## Exercise description
For the records below, please print exactly and only the lines from the one with "erneut zittern angesagt." down to the one with "na interrupción es", both ends included, omitting the pictures.

## Raw data
━━━━━━━━━━━━━━━━━━━━

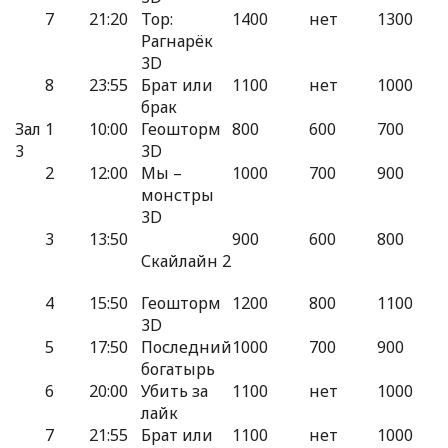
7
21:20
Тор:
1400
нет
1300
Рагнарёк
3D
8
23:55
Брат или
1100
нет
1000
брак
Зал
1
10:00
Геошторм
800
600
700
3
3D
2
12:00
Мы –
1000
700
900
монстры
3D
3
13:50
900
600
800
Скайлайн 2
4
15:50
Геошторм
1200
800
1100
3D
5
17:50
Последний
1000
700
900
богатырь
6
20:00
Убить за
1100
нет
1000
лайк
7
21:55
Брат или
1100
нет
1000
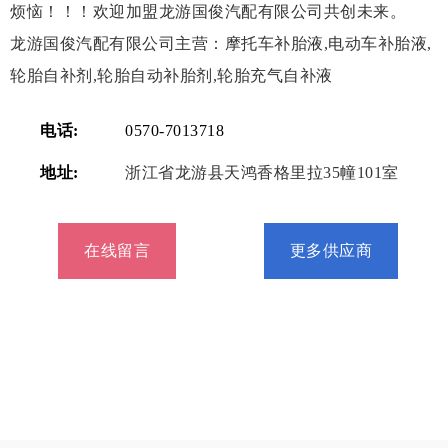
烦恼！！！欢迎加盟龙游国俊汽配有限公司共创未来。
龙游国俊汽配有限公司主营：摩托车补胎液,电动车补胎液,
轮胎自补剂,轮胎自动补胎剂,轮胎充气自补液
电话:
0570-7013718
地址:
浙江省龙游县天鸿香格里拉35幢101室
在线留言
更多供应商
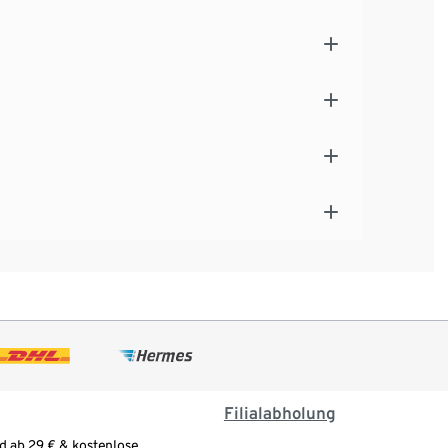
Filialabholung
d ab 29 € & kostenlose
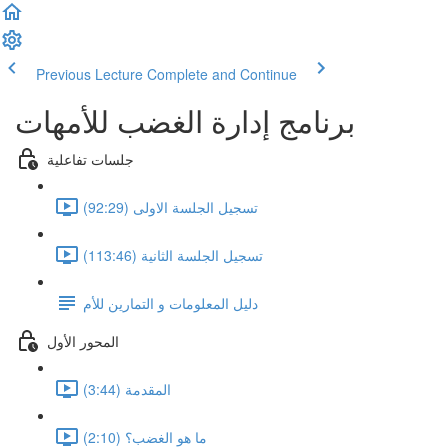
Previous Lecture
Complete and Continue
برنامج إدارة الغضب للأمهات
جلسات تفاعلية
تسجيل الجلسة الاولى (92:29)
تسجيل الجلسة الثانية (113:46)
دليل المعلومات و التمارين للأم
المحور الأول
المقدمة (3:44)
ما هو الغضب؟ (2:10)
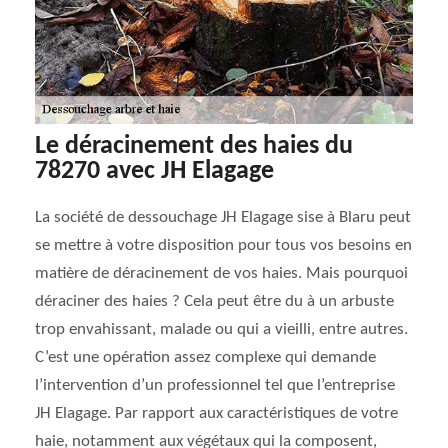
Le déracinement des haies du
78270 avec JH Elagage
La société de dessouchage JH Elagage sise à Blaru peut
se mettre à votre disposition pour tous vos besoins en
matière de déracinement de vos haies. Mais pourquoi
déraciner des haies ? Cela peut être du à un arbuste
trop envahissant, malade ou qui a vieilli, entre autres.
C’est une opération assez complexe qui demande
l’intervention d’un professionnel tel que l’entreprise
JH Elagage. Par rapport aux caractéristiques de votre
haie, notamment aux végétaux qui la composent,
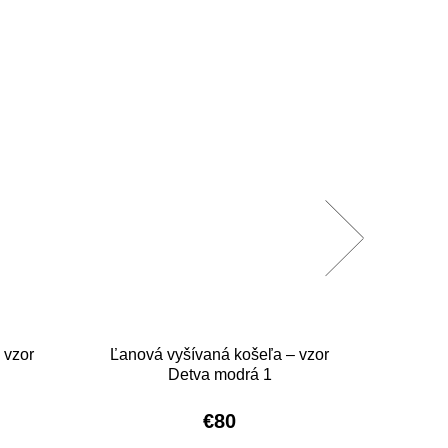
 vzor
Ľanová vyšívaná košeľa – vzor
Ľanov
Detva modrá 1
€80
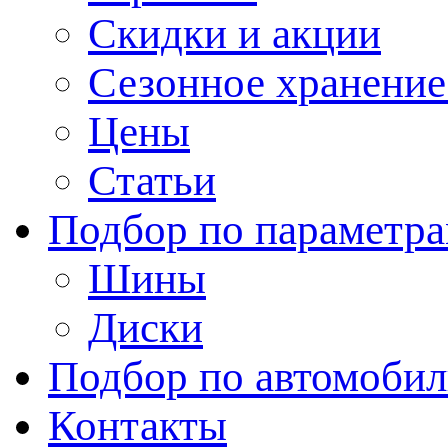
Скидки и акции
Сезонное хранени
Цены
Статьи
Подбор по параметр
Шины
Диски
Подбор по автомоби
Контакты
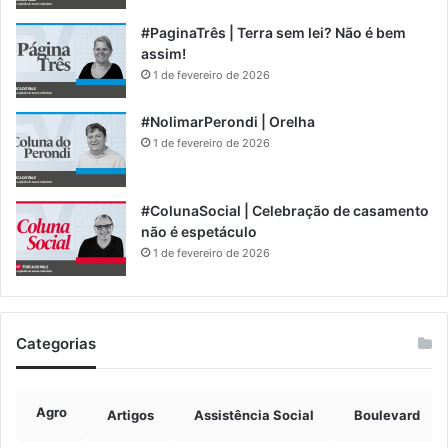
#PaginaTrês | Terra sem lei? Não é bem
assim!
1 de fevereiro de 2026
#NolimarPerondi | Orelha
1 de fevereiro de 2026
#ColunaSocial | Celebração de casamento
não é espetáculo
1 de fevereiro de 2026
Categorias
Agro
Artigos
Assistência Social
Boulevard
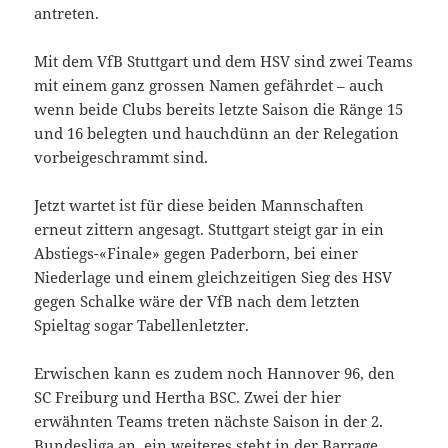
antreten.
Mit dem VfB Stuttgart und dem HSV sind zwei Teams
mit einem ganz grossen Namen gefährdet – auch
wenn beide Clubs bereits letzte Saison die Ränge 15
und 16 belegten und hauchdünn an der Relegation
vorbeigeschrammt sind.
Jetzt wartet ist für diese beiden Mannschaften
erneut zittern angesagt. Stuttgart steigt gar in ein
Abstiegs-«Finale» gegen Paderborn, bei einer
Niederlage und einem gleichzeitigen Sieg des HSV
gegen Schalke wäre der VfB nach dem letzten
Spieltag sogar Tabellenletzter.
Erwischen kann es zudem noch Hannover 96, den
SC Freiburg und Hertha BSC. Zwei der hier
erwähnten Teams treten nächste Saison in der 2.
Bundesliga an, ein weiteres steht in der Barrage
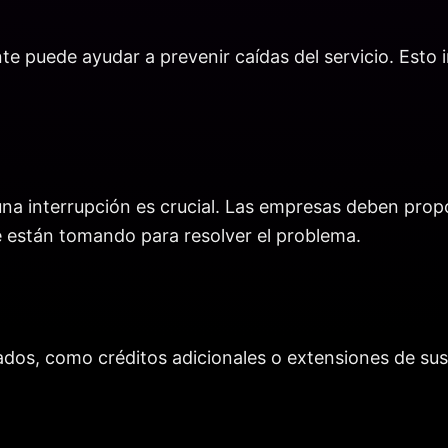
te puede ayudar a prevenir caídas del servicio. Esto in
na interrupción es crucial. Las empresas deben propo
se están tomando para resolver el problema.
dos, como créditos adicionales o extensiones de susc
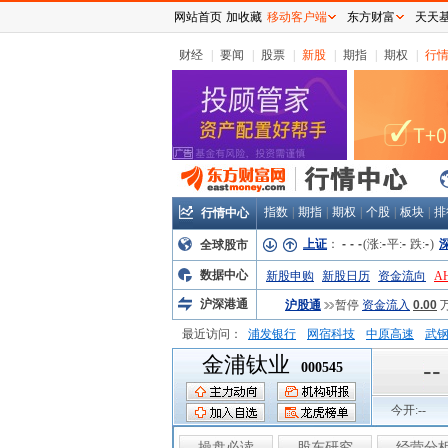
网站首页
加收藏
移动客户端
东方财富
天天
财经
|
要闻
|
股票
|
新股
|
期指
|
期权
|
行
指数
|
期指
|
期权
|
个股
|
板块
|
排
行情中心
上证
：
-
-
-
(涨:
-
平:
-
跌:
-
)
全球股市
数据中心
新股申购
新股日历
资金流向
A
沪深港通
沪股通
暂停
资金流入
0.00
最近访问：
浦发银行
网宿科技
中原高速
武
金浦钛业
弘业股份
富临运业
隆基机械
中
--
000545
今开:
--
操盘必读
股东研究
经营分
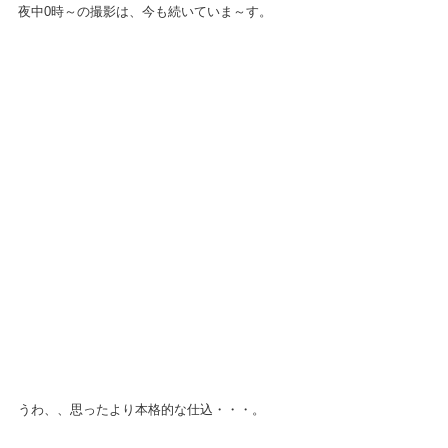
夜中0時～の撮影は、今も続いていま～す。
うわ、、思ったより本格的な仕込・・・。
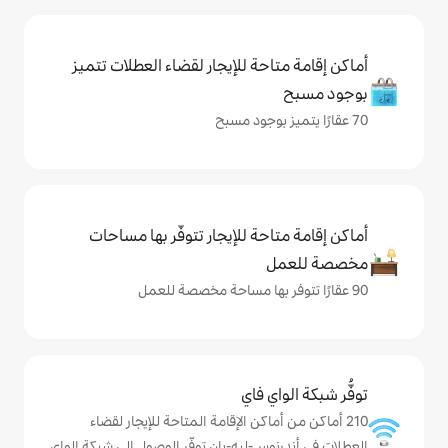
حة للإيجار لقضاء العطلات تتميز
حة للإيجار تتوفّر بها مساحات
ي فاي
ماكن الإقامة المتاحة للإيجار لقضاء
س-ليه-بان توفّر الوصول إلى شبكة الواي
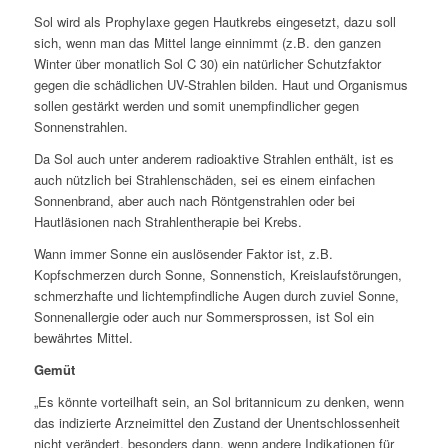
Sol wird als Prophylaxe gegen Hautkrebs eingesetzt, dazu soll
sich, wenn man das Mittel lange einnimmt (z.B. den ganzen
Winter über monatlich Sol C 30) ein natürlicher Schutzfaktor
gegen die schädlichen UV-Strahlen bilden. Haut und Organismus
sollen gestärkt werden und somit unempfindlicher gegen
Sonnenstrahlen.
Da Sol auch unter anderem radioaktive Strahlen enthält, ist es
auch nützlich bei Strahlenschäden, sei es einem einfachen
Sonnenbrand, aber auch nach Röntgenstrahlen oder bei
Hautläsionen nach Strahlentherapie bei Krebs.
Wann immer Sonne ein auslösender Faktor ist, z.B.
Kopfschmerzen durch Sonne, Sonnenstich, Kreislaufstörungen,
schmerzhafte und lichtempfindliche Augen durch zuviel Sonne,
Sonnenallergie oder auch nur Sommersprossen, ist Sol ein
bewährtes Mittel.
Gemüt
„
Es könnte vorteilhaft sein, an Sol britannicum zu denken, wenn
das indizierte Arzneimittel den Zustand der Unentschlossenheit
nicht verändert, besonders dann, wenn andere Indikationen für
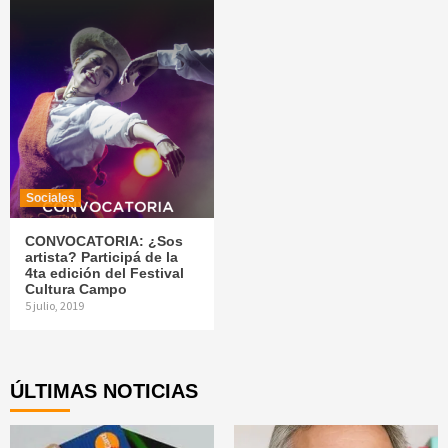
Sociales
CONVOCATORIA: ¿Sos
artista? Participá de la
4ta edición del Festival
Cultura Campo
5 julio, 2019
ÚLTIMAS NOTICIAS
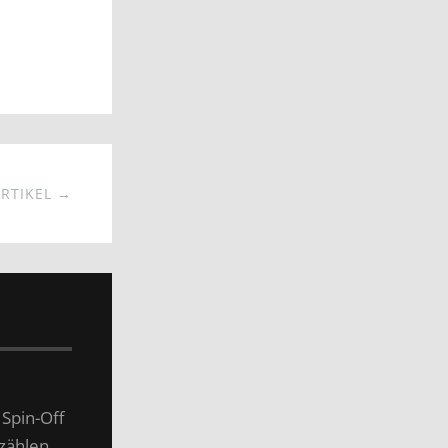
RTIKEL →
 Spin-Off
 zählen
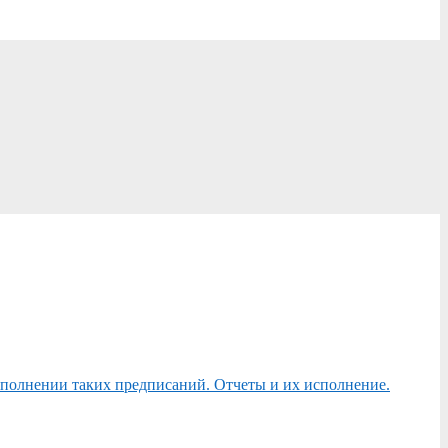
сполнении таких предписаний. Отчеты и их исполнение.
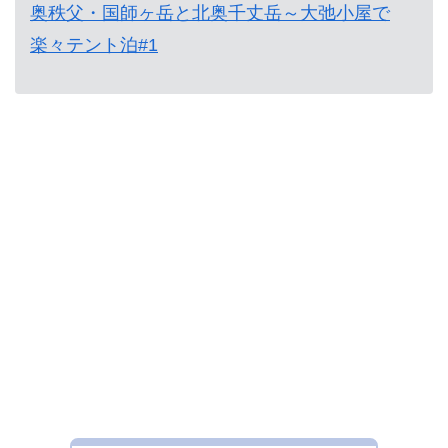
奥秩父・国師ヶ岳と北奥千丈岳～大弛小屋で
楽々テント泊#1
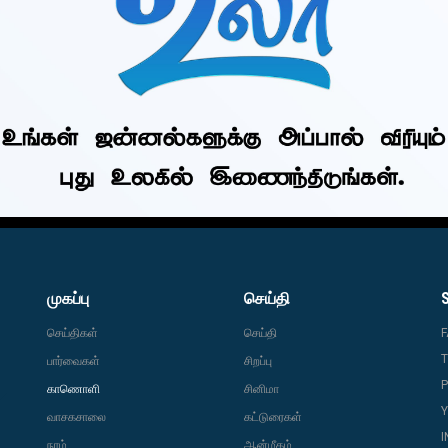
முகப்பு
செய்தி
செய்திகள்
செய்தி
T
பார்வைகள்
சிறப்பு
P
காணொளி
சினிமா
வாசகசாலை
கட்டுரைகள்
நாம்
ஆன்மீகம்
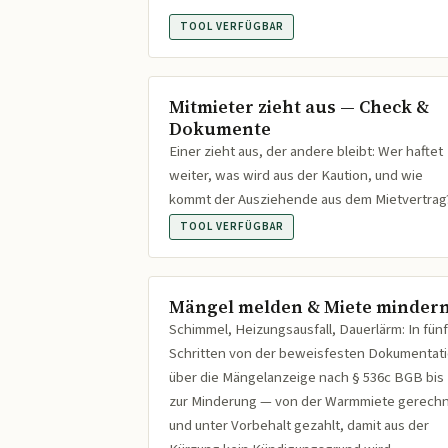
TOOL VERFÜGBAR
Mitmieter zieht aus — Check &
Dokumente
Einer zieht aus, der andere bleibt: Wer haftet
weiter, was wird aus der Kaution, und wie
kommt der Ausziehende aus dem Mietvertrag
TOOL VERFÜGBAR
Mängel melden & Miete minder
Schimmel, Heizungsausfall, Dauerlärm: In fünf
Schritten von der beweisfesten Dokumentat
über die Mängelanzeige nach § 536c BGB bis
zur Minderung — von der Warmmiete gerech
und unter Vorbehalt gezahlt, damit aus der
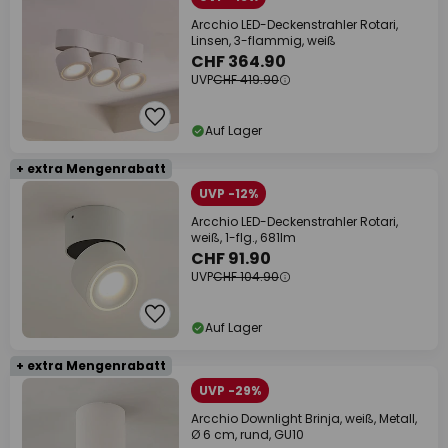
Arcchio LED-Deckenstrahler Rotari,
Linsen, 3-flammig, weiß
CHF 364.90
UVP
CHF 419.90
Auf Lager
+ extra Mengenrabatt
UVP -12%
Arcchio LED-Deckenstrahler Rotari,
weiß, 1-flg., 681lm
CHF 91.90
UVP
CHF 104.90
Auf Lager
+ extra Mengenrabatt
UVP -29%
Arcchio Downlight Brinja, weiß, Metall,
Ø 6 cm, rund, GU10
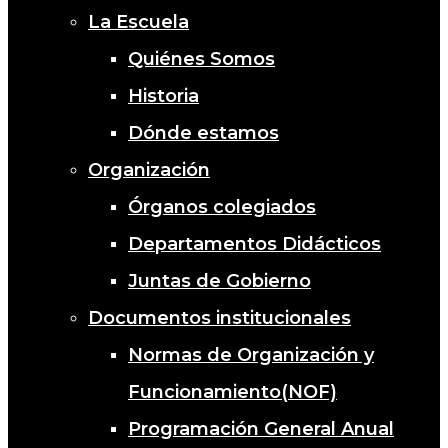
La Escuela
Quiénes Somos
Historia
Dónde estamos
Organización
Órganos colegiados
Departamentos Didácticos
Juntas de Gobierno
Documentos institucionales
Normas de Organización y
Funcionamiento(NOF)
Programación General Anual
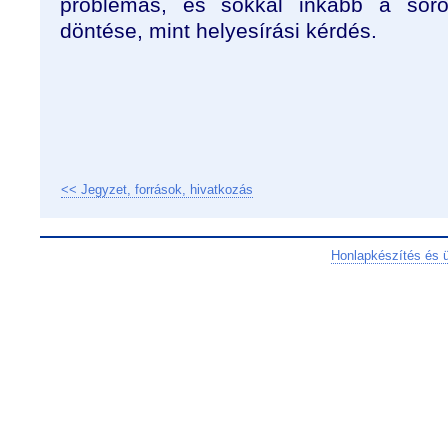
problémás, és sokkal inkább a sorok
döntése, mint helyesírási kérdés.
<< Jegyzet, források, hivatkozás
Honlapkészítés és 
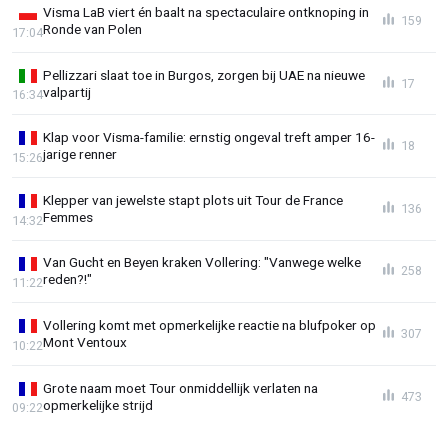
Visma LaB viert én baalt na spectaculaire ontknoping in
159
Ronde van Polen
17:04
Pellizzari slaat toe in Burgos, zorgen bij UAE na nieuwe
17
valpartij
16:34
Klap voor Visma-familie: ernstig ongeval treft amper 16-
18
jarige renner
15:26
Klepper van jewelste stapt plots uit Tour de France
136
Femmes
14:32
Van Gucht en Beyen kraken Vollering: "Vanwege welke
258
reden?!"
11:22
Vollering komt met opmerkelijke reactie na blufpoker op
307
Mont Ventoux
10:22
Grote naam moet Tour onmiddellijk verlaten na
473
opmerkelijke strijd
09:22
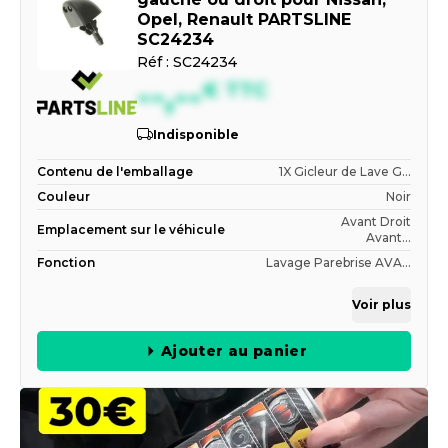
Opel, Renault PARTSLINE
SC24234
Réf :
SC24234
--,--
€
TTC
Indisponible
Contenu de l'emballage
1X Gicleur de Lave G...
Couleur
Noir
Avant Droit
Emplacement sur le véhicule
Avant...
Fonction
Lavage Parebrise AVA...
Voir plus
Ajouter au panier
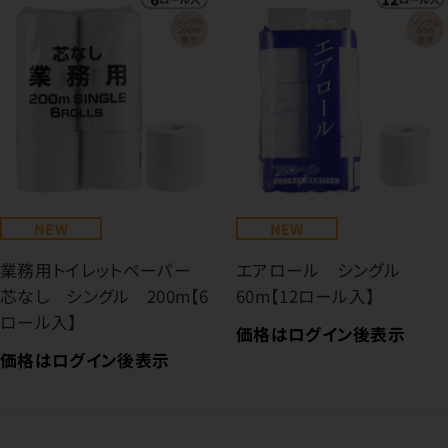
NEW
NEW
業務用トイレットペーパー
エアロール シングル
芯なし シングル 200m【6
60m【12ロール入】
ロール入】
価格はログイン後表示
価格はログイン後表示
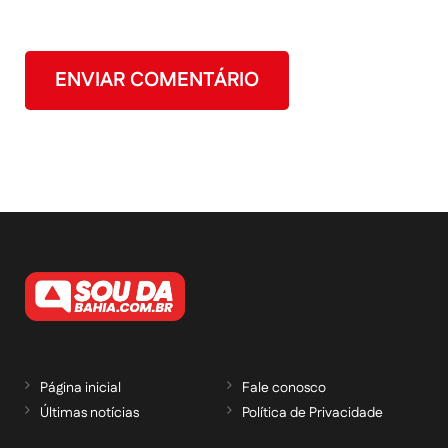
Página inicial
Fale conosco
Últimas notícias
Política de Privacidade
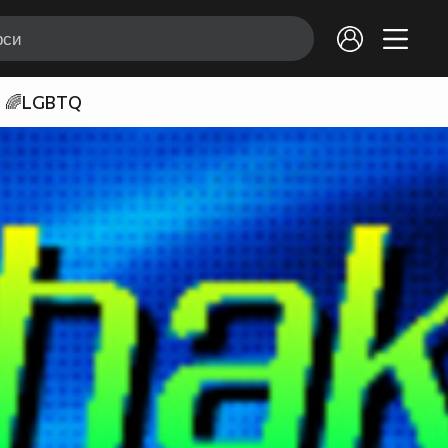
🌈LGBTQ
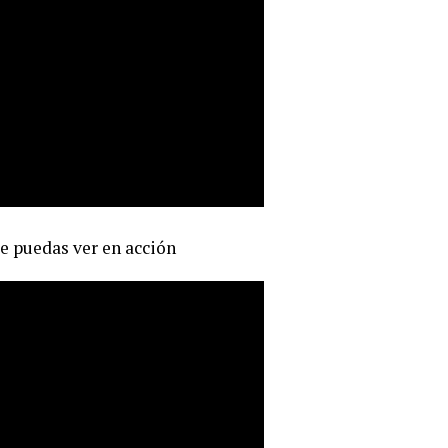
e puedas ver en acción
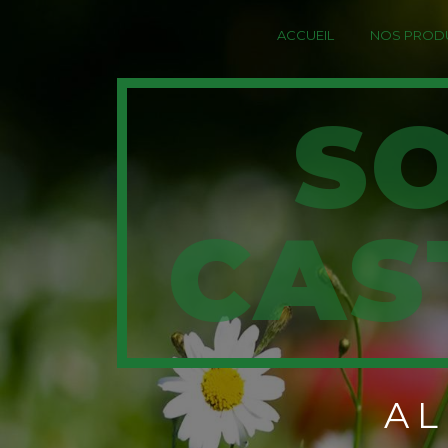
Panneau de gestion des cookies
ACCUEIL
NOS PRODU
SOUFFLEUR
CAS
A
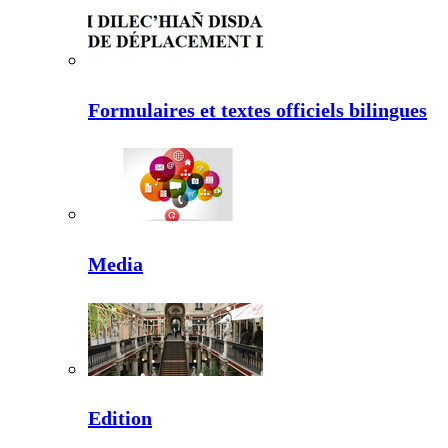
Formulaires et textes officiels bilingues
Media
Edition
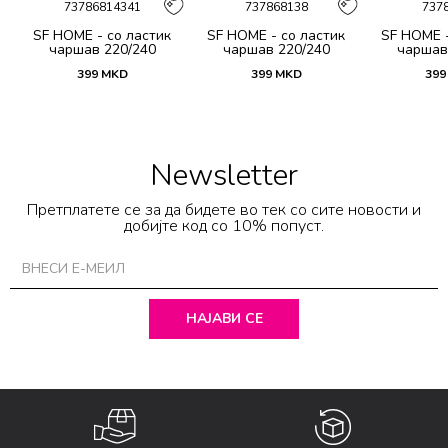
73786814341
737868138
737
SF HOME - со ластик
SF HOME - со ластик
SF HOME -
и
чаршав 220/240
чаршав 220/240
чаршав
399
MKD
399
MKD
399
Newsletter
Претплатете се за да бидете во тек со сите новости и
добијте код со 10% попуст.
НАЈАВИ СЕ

━━━━━━━━━━━━━━━━━━━━

## Completed task
erneut zittern angesagt. Stuttgart steigt gar in ein
Abstiegs-«Finale» gegen Paderborn, bei einer
Niederlage und einem gleichzeitigen Sieg des HSV
gegen Schalke wäre der VfB nach dem letzten
Spieltag sogar Tabellenletzter.
Erwischen kann es zudem noch Hannover 96, den
SC Freiburg und Hertha BSC. Zwei der hier
erwähnten Teams treten nächste Saison in der 2.
Bundesliga an, ein weiteres steht in der Barrage
te puede ayudar a prevenir caídas del servicio. Esto in
na interrupción es crucial. Las empresas deben propo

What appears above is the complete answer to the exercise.